Однако стоило шагнуть к зеркалу ближе, и становилось видно, что прапорщик-то из стреляных воробьев. Морщины у глаз, складки в углах рта, резкая черта поперек лба. Усы, чтоб срезать крашеное, Никитин подстриг совсем коротко, и они, пожалуй, действительно напоминали пух, которым так гордился шестнадцатилетний участник кровавой баталии.

Собственное обличье Олегу Львовичу ужасно не нравилось. В черкеске он, наверное, смотрелся бы лучше, но старая совсем истрепалась, а новая еще не сшита.

Необычность поведения Никитина объяснялась двумя страхами, не оставлявшими его со вчерашнего дня – с того момента, как пришло письмо от Алины.

Узнает ли она его? Ведь столько лет…

И узнает ли ее он?

Последний раз он видал ее девочкой. Даже лица толком не помнил, остался лишь общий image. Что-то хрупкое и одновременно сильное, лучик ясного света, трепет… Зато голос слышал явственно. Голос этот звучал ему все минувшие годы и очень многое для него значил.

Душа Никитина была закована в непробиваемые латы, выкованные железной волей и суровыми испытаниями. Но каждое письмо Алины словно проделывало в доспехе пробоину, через которую к сердцу тянулась горячая нитка. Если б не боязнь порвать эту тонкую связь с Иной Жизнью, Олег Львович давно уж совершил бы что-нибудь такое, отчего зигзагообразная тропа его судьбы оборвалась. Зияющие пропасти встречались на всяком ее повороте, каменные обвалы угрожали на каждом шагу. К неблагоприятности внешних обстоятельств и природной строптивости характера прибавлялась фатальная невезучесть. Она преследовала Никитина чуть не с самого рождения. Каких только каверз не подстраивала судьба: были шальные пули, было кораблекрушение, возвращение в Петербург именно 14 декабря 1825 года, встреча в лесу с тигром-людоедом – всего не перечислить. Играть в карты и прочие игры или тянуть жребии Олег Львович зарекся еще в юности. Исход можно было предсказать заранее.

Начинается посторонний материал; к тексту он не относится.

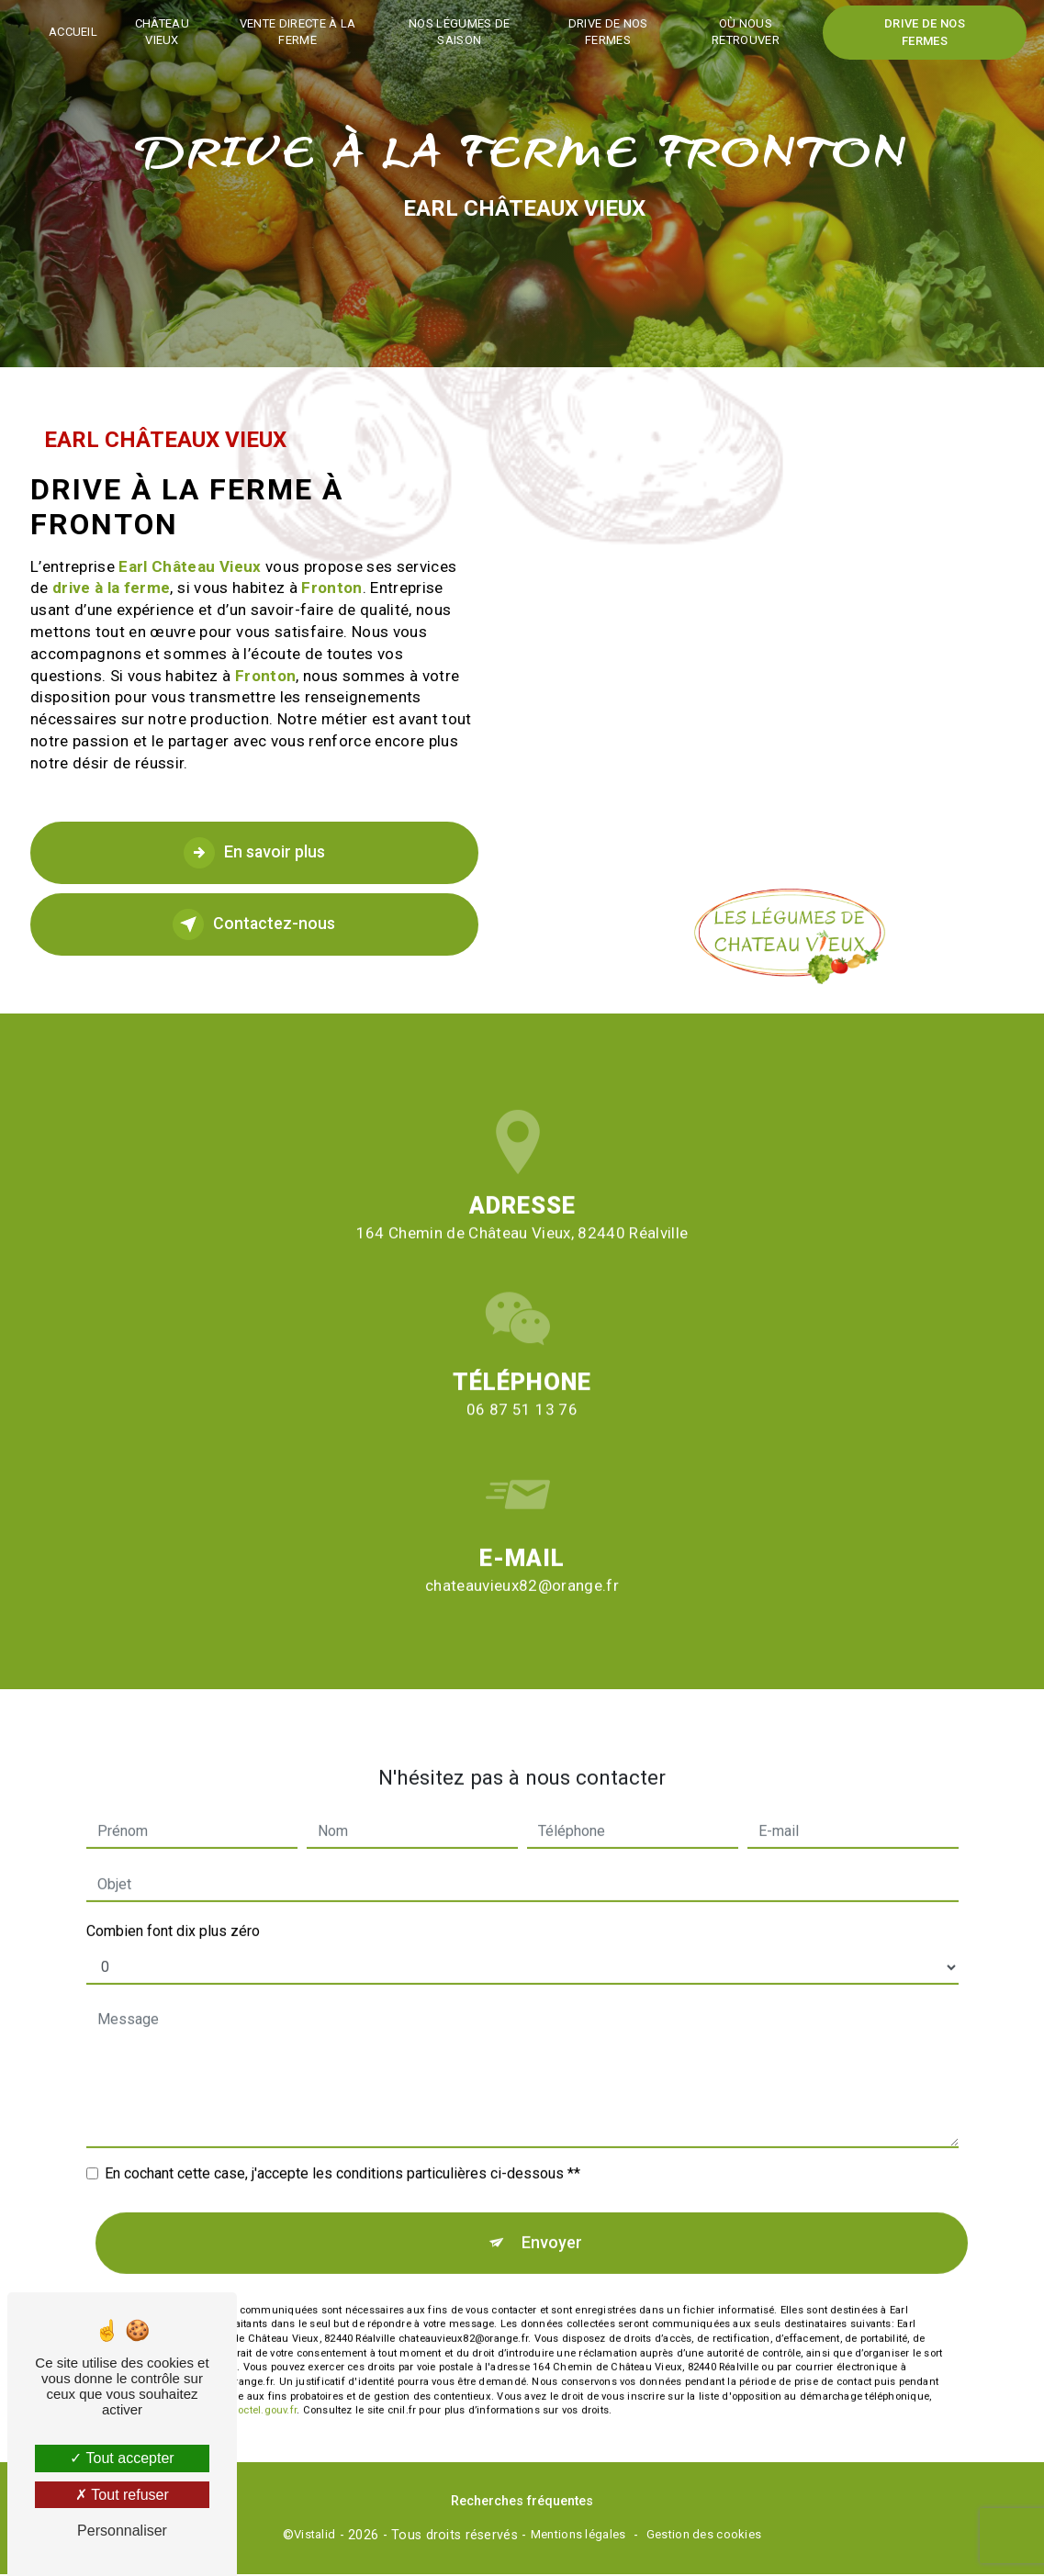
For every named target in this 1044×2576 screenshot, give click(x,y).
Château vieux (167, 32)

Но явную нерасположенность Фортуны он находил совершенно справедливой. Пусть она помогает слабым, а человек сильный обязан управляться и без ее подачек. Ведь достиг же Никитин почтенного возраста, сорока шести лет – и ничего, жив.

Он по праву считал себя человеком исключительной жизненной цепкости. С этакими зигзагами другой пятьдесят или сто раз отдал бы Господу душу, а Олег Львович своей разлучиться с телом пока не допустил.

На то были у него правила выживания, простые и немногочисленные – числом пять.

Первое. Рассчитывать всегда только на себя, в этом залог свободы и обязанность всякого истинно свободного существа.

Второе. Не упираться лбом в непреодолимое препятствие – иначе расшибешь голову, ничего не добившись. Умный человек всегда найдет способ обойти преграду и продолжить свой путь. К античным стоикам, всегда готовым погибнуть во имя непреклонности, Олег Львович относился с неодобрением. Кабы была возможность, он сказал бы сим Зенонам: «Не стойте на месте, стоики. Шевелитесь! Помереть с достоинством – штука нехитрая, вы лучше сумейте достойно победить».

Третье. Всё, что с тобой ни происходит, к лучшему. Каждый удар судьбы – не сразу тобою понятый толчок вверх.

Четвертое. Надо уметь приноравливаться к любой среде, сколь угодно враждебной – однако с условием, что ты меняешь не свою сущность, а лишь окрас. Это правило помогало Олегу Львовичу в любом обществе сразу брать верный тон. Достоинство можно сохранить иль потерять в любой шкуре – будь ты кавалергард, каторжник либо нижний чин. Язык и манеры при этом разные, а внутренний стержень тот же.

Ну и пятое, последнее: скорость. Быстрота – та же сила. На горной тропе, изобилующей острыми зигзагами, раздумывать да рассусоливать некогда. Видишь опасность – наноси удар первым, тем и спасешься.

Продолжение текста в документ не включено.